I don't know if this has helped or not. I know you are going through a terrible time. Please let me know how things are going for you. You and your family are in my thoughts and prayers.

Okay, I'm crying now...Thank you for sharing this. It takes me back, too. If I had a redo, I would try to laugh more during the year and 3 months I had with my Daddy after his RAEB dx. It's like Leukemia. In the end it was. He worked so hard and didn't even really get to retire. Anyhoo, if, only if... I would try to listen to more music with him and find out more about him and our family history maybe if its not too painful. One of my best memories was remebering him laugh. After reading evrything the final line, is so fitting, something about a day without laughter is wasted.

I know there is such sadness but if you can rent a funny movie and just escape for a while and laugh your ever luvin' butts off together. Adam Sadler's 'Happy Gilmore', praise Jesus, came out during this time. Damn, that made us laugh. We all laughed together as a family. It was so healing. It really helped us just go on.
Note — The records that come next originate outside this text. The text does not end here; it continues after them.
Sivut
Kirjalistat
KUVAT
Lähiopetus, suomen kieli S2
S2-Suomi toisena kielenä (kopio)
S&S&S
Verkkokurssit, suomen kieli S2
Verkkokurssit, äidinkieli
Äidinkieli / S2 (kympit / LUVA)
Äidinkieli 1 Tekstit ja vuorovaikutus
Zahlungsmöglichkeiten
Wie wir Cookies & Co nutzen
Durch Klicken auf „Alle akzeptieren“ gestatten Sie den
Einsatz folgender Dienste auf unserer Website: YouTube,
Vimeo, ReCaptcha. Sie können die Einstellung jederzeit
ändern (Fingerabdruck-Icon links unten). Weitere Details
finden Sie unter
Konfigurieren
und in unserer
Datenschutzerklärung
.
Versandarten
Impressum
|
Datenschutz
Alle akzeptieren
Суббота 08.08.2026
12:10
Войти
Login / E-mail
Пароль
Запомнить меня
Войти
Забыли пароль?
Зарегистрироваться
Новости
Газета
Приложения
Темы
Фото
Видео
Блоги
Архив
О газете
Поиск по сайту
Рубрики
That reminds me of how I saw an Ellen rerun yesterday where the young guy said while he was in a coma the nurses put Ellen on his tv everyday and he said her funniness and laughter helped him heal, while it also helped his family who was there most often too for over a year. If only it was a coma...
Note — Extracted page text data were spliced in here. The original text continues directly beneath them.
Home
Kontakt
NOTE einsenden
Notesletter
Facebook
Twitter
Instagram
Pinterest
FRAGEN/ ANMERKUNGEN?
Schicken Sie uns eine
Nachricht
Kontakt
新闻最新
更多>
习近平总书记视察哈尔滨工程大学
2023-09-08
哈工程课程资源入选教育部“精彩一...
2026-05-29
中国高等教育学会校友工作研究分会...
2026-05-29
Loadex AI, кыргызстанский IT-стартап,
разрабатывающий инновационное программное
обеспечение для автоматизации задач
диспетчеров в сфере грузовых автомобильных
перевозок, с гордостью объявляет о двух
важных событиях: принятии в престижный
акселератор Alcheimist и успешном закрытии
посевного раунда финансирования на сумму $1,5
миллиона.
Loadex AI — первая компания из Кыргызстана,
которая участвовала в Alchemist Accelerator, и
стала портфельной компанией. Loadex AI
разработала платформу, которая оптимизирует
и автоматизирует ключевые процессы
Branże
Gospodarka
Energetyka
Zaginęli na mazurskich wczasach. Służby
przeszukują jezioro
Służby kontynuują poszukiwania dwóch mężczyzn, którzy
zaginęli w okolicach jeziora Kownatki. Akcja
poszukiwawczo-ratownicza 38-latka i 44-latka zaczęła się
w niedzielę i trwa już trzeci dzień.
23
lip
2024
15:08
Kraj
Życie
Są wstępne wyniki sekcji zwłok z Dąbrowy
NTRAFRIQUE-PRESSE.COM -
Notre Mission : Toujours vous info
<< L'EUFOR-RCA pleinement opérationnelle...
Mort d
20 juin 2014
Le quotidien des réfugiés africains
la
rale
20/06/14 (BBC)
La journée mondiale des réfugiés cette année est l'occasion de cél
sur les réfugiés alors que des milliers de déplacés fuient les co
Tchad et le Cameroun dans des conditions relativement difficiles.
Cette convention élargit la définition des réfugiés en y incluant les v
I also remeber telling my Dad how I will always think of him and his spirit will go on even though his body won't be and that will really, really suck because he 's been your go to for advice, unconditional love and acceptance guy in your life forever. Let him know you will carry on his memory and hopefully most the time you can remeber the laughter not the sad times with the docs and hospitals in the end. Let him know you will be okay. You will still be talking to him and asking his advice throughout your life and there will be times you can feel the answer more than others. It will be hard but you will make it through this as sometimes life gives us no choices. Maybe you can share an artistic pursuit of some type?
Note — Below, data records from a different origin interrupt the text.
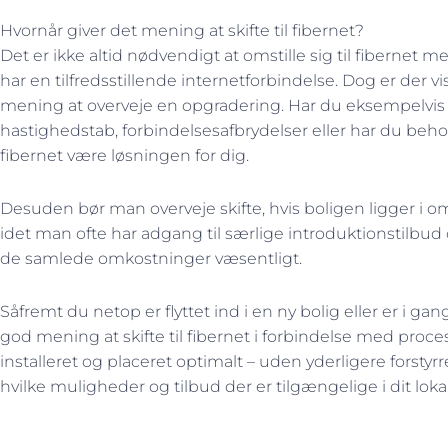
Hvornår giver det mening at skifte til fibernet?
Det er ikke altid nødvendigt at omstille sig til fibernet 
har en tilfredsstillende internetforbindelse. Dog er der vi
mening at overveje en opgradering. Har du eksempelvi
hastighedstab, forbindelsesafbrydelser eller har du beh
fibernet være løsningen for dig.
Desuden bør man overveje skifte, hvis boligen ligger i om
idet man ofte har adgang til særlige introduktionstilbu
de samlede omkostninger væsentligt.
Såfremt du netop er flyttet ind i en ny bolig eller er i g
god mening at skifte til fibernet i forbindelse med proce
installeret og placeret optimalt – uden yderligere forstyrr
hvilke muligheder og tilbud der er tilgængelige i dit lok
Tidligere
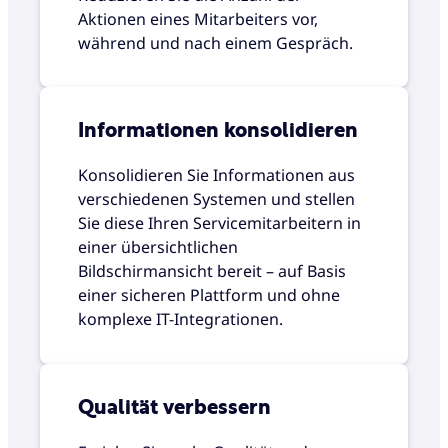
Aktionen eines Mitarbeiters vor,
während und nach einem Gespräch.
Informationen konsolidieren
Konsolidieren Sie Informationen aus
verschiedenen Systemen und stellen
Sie diese Ihren Servicemitarbeitern in
einer übersichtlichen
Bildschirmansicht bereit – auf Basis
einer sicheren Plattform und ohne
komplexe IT-Integrationen.
Qualität verbessern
It is strange watching yourself and your family going through Elizabeth Kubler Ross's stages that we all learned about in school. Help him with the medical questions like tnbutterfly said but also help him get his personal affairs in order if he hasn't, and wants help. Assure him that you want to help him as a daughter first, nurse last. Will you be able to be with him in his final days? I saw your Mom has already passed.So sorry. Does he have a significant other now?

If I had a redo, I would try even harder to find out and focus on the things Daddy really loved and do all of them I could. We were so busy with transfusions, etc, and trying to find a bone marrow match, that it was naturally going to be stressful at times. I wish we had taken a trip to someplace fun together as a family, along with his girlfriend, while he was still up to it. We could've made it fun. Is it too late for this already? Is he already in terrible pain? If so you can reassure him that you will make sure he gets his pain meds and antianxiety meds as needed if that's what he wants. Most anything to help the overwhelming anxiety right now is a really, really good thing for all involved. Just sit together if you can. Be still. Hold hands and sit in the sun together. Let it shine on your faces together and try to remember no one can take these moments from you. Even though it may be the hardest thing you've ever done try to make the most out of each and every moment. Try to get through the sadness and let as many laughs in as you can possibly find right now. When 'Waterboy' came out all I could remember was how Daddy had laughed so heartily at "Happy Gilmore" and how hard we would laugh together at this. I could almost feel him there laughing with me. Try and capture these moments and tell him that's how you want him to remember you and you him. God bless you, sian, and know thoughts and prayers are with you all. :redpinkhe

Specializes in Peds, Med-Surg, Disaster Nsg, Parish Nsg.

Thanks wondern for the wonderful suggestions.